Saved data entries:
★ ★ ★ ★

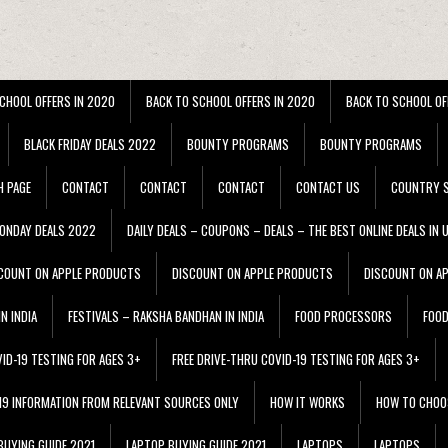
CHOOL OFFERS IN 2020
BACK TO SCHOOL OFFERS IN 2020
BACK TO SCHOOL OF
BLACK FRIDAY DEALS 2022
BOUNTY PROGRAMS
BOUNTY PROGRAMS
H PAGE
CONTACT
CONTACT
CONTACT
CONTACT US
COUNTRY S
ONDAY DEALS 2022
DAILY DEALS – COUPONS – DEALS – THE BEST ONLINE DEALS IN 
COUNT ON APPLE PRODUCTS
DISCOUNT ON APPLE PRODUCTS
DISCOUNT ON A
N INDIA
FESTIVALS – RAKSHA BANDHAN IN INDIA
FOOD PROCESSORS
FOO
VID-19 TESTING FOR AGES 3+
FREE DRIVE-THRU COVID-19 TESTING FOR AGES 3+
 19 INFORMATION FROM RELEVANT SOURCES ONLY
HOW IT WORKS
HOW TO CHOO
BUYING GUIDE 2021
LAPTOP BUYING GUIDE 2021
LAPTOPS
LAPTOPS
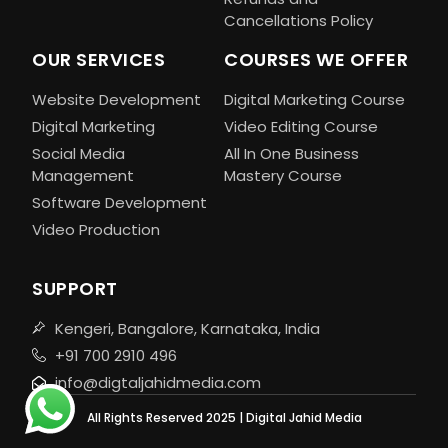
Cancellations Policy
OUR SERVICES
COURSES WE OFFER
Website Development
Digital Marketing Course
Digital Marketing
Video Editing Course
Social Media
All In One Business
Management
Mastery Course
Software Development
Video Production
SUPPORT
Kengeri, Bangalore, Karnataka, India
+91 700 2910 496
info@digtaljahidmedia.com
All Rights Reserved 2025 | Digital Jahid Media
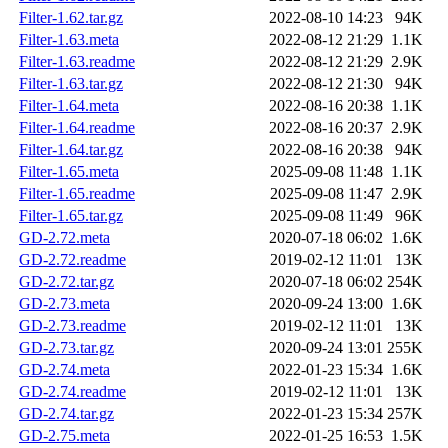
Filter-1.62.tar.gz
2022-08-10 14:23
94K
Filter-1.63.meta
2022-08-12 21:29
1.1K
Filter-1.63.readme
2022-08-12 21:29
2.9K
Filter-1.63.tar.gz
2022-08-12 21:30
94K
Filter-1.64.meta
2022-08-16 20:38
1.1K
Filter-1.64.readme
2022-08-16 20:37
2.9K
Filter-1.64.tar.gz
2022-08-16 20:38
94K
Filter-1.65.meta
2025-09-08 11:48
1.1K
Filter-1.65.readme
2025-09-08 11:47
2.9K
Filter-1.65.tar.gz
2025-09-08 11:49
96K
GD-2.72.meta
2020-07-18 06:02
1.6K
GD-2.72.readme
2019-02-12 11:01
13K
GD-2.72.tar.gz
2020-07-18 06:02
254K
GD-2.73.meta
2020-09-24 13:00
1.6K
GD-2.73.readme
2019-02-12 11:01
13K
GD-2.73.tar.gz
2020-09-24 13:01
255K
GD-2.74.meta
2022-01-23 15:34
1.6K
GD-2.74.readme
2019-02-12 11:01
13K
GD-2.74.tar.gz
2022-01-23 15:34
257K
GD-2.75.meta
2022-01-25 16:53
1.5K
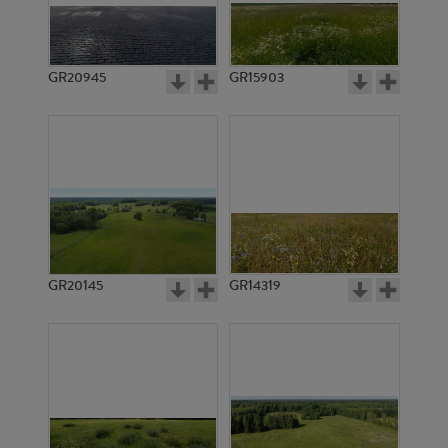
GR20945
GR15903
GR20145
GR14319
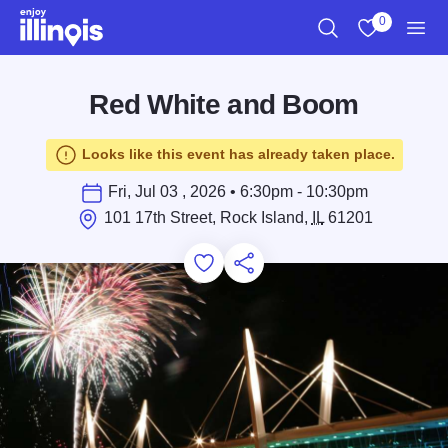
Skip to main content
0
Search
View My Favo
Men
Red White and Boom
Looks like this event has already taken place.
Fri, Jul 03 , 2026 • 6:30pm - 10:30pm
101 17th Street, Rock Island,
IL
61201
Add to Favorites
Save for Later
Share this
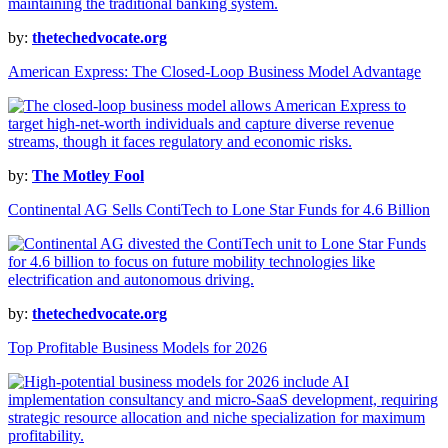
by:
thetechedvocate.org
American Express: The Closed-Loop Business Model Advantage
by:
The Motley Fool
Continental AG Sells ContiTech to Lone Star Funds for 4.6 Billion
by:
thetechedvocate.org
Top Profitable Business Models for 2026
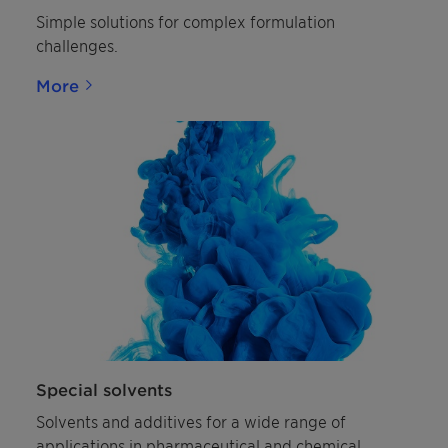
Simple solutions for complex formulation
challenges.
More
Special solvents
Solvents and additives for a wide range of
applications in pharmaceutical and chemical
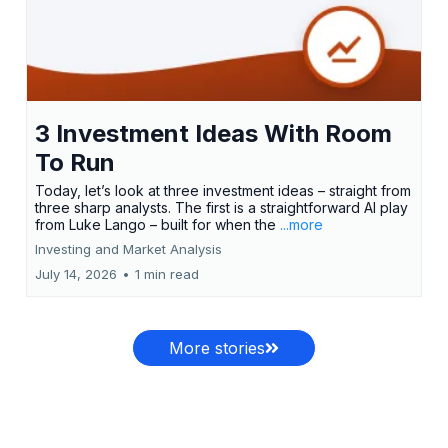
3 Investment Ideas With Room
To Run
Today, let’s look at three investment ideas – straight from
three sharp analysts. The first is a straightforward AI play
from Luke Lango – built for when the
...more
Investing and Market Analysis
July 14, 2026
•
1 min read
More stories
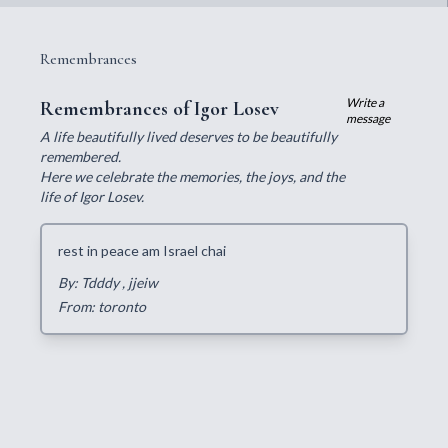
Remembrances
Write a
Remembrances of Igor Losev
message
A life beautifully lived deserves to be beautifully
remembered.
Here we celebrate the memories, the joys, and the
life of Igor Losev.
rest in peace am Israel chai
By: Tdddy
, jjeiw
From: toronto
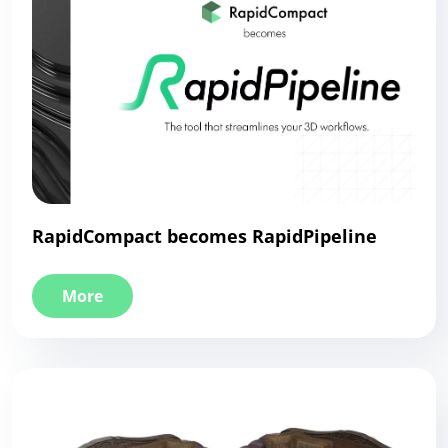
RapidCompact becomes RapidPipeline
More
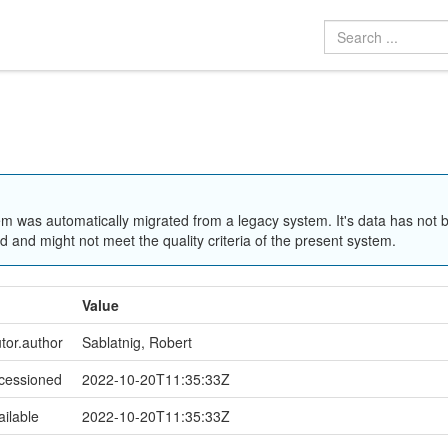
em was automatically migrated from a legacy system. It's data has not 
 and might not meet the quality criteria of the present system.
Value
utor.author
Sablatnig, Robert
ccessioned
2022-10-20T11:35:33Z
ailable
2022-10-20T11:35:33Z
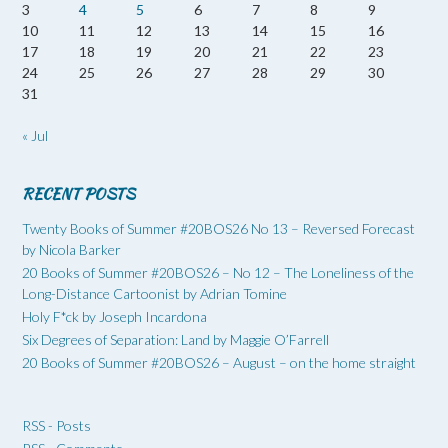
3
4
5
6
7
8
9
10
11
12
13
14
15
16
17
18
19
20
21
22
23
24
25
26
27
28
29
30
31
« Jul
RECENT POSTS
Twenty Books of Summer #20BOS26 No 13 – Reversed Forecast
by Nicola Barker
20 Books of Summer #20BOS26 – No 12 – The Loneliness of the
Long-Distance Cartoonist by Adrian Tomine
Holy F*ck by Joseph Incardona
Six Degrees of Separation: Land by Maggie O’Farrell
20 Books of Summer #20BOS26 – August – on the home straight
RSS - Posts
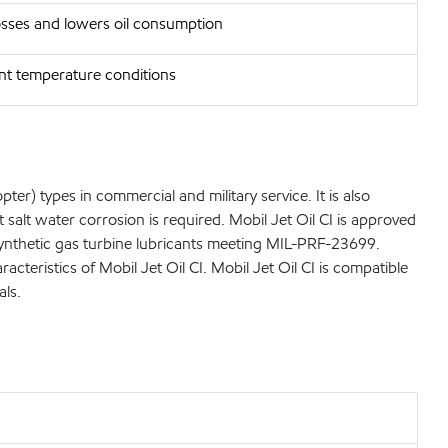
osses and lowers oil consumption
ent temperature conditions
er) types in commercial and military service. It is also
salt water corrosion is required. Mobil Jet Oil CI is approved
r synthetic gas turbine lubricants meeting MIL-PRF-23699.
eristics of Mobil Jet Oil CI. Mobil Jet Oil CI is compatible
als.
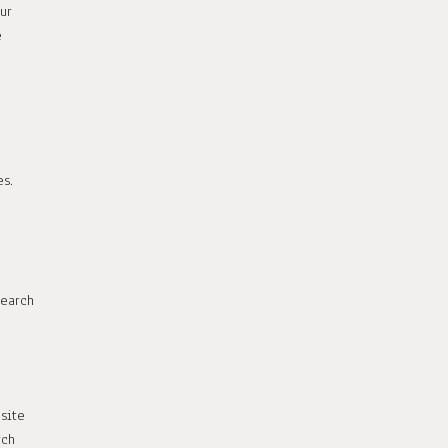
ur
e
s.
earch
site
rch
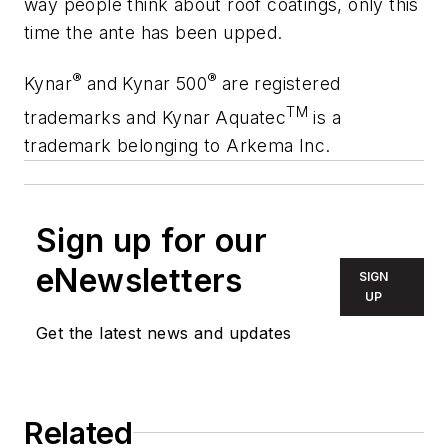
way people think about roof coatings, only this
time the ante has been upped.
®
®
Kynar
and Kynar 500
are registered
TM
trademarks and Kynar Aquatec
is a
trademark belonging to Arkema Inc.
Sign up for our
eNewsletters
SIGN
UP
Get the latest news and updates
Related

★ ★ ★ ★

WHAT THE EXERCISE ASKS -> All lines above containing the string "Video": copy each one.

SOLUTION ->
Video Editing Course
Video Production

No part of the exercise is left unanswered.